Question

There is a source of sound (a tuning fork) moving towards a reflecting wall will a speed of $30 \, m \, s^{- 1}$ . The velocity of the sound in air is $330 \, m \, s^{- 1}$ and the frequency of the tuning fork is $600 \, Hz$ . The observer is between the source and the wall and is moving with some velocity $V_{1}$ towards the wall.

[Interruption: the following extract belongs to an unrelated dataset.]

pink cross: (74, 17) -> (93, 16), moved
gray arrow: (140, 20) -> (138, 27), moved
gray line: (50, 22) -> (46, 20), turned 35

The beat frequency heard by the observer is $4 \, Hz$ . If the tuning fork is waxed, the frequency beats heard by the observer becomes $3 \, Hz$ . If the new frequency of tuning fork is $k$ then $k/50$ is

Answer 1

Apparent frequency of source $=n_{0}\left[\frac{c - v_{1}}{c - v_{2}}\right]=n^{′}$

Apparent frequency of reflected sound $=n_{0}\left[\frac{c + v_{1}}{C - V}\right]=n^{′ ′}$
Beat frequency $=n^{′ ′}-n^{′}=\frac{2 n_{0} V_{1}}{C - V_{2}}=\frac{2 \times 600 \times V_{1}}{330 - 30}=4Hz$
$\therefore \, \, V_{1}= \, 1ms^{- 1}$

When the tuning fork is waxed let its frequency become $k$
Beat frequency $=\frac{2 k v_{1}}{C - V_{2}}=\frac{2 \times k \times 1}{330 \times 30} \, =3\text{H}\text{z}$
$\therefore \, \, \, k=450\text{H}\text{z}=$ new frequency of tuning fork.
$k/50=9$